Personal information
- Full name: Gabriel Eduardo Corozo Vásquez
- Date of birth: 5 January 1995 (age 31)
- Place of birth: Guayaquil, Ecuador
- Height: 1.69 m (5 ft 7 in)
- Position: Right-back

Team information
- Current team: Lincoln Red Imps
- Number: 27

Youth career
- 2005–2012: Academía Alfaro Moreno
- 2012: → LDU Quito (loan)

Senior career*
- Years: Team / Apps / (Gls)
- 2012: Academía Alfaro Moreno / 0 / (0)
- 2012: → LDU Quito (loan) / 3 / (0)
- 2013–2014: LDU Quito / 48 / (0)
- 2014: Udinese / 0 / (0)
- 2014–2018: Granada B / 80 / (0)
- 2017–2018: → Elche (loan) / 0 / (0)
- 2019–2020: Cádiz B / 0 / (0)
- 2020: LDU Portoviejo / 6 / (0)
- 2021: C.D. Olmedo / 13 / (0)
- 2021-2022: Delfín / 8 / (0)
- 2022: Orense / 20 / (0)
- 2023–2024: Lincoln Red Imps / 1 / (0)

= Gabriel Corozo =

Ecuadorian footballer (born 1995)

Gabriel Eduardo Corozo Vásquez (born 5 January 1995) is an Ecuadorian professional footballer who plays for Gibraltar Football League club Lincoln Red Imps. Mainly a right-back, he can also play as a centre back and defensive midfielder.

==Club career==
Born in Guayaquil, Corozo joined Academía Alfaro Moreno in 2005, aged ten.
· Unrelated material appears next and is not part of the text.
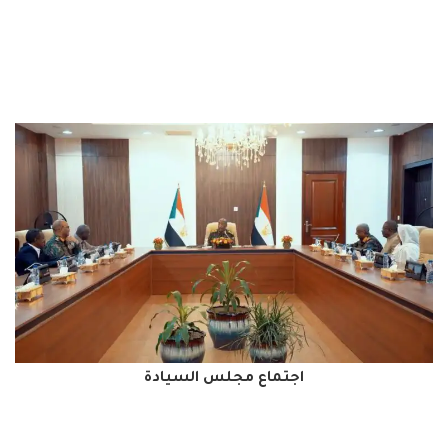
اجتماع مجلس السيادة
In 2012, he moved to LDU Quito, in a season-long loan deal.

Corozo made his professional debut on 25 November 2012, replacing Ángel Cheme in the 79th minute of a 1–0 away win against CD Olmedo. He appeared in two further matches during the campaign, and was later bought outright.

Corozo scored his first senior goal on 15 September 2013, netting his side's second in a 3–1 win at CSyD Macará. He was an ever-present figure in the season, contributing with 40 appearances.

On 18 December 2013, Corozo signed a deal with Udinese Calcio, buying 25% of Corozo's sports rights. He would join Udinese for the second half of 2014. However, on 25 July 2014 he and LDU teammate Kevin Mercado joined Granada CF, being assigned to the reserves in Segunda División B.

On 11 August 2017, Corozo joined Elche CF, still in the third level.

Cádiz CF B announced on 21 August 2019, that Corozo had joined the club on a one-year contract with an option for one further year. However, the club announced on 18 January 2020, that his contract had been terminated. Corozo didn't play any games for the club and was only called up to two league games, sitting on the bench on both occasions.

==International career==
Corozo has been called up by Ecuador national team coach Reinaldo Rueda on a few occasions including Friendlies and CONMEBOL World Cup Qualifiers. He has yet to make his debut for the senior team.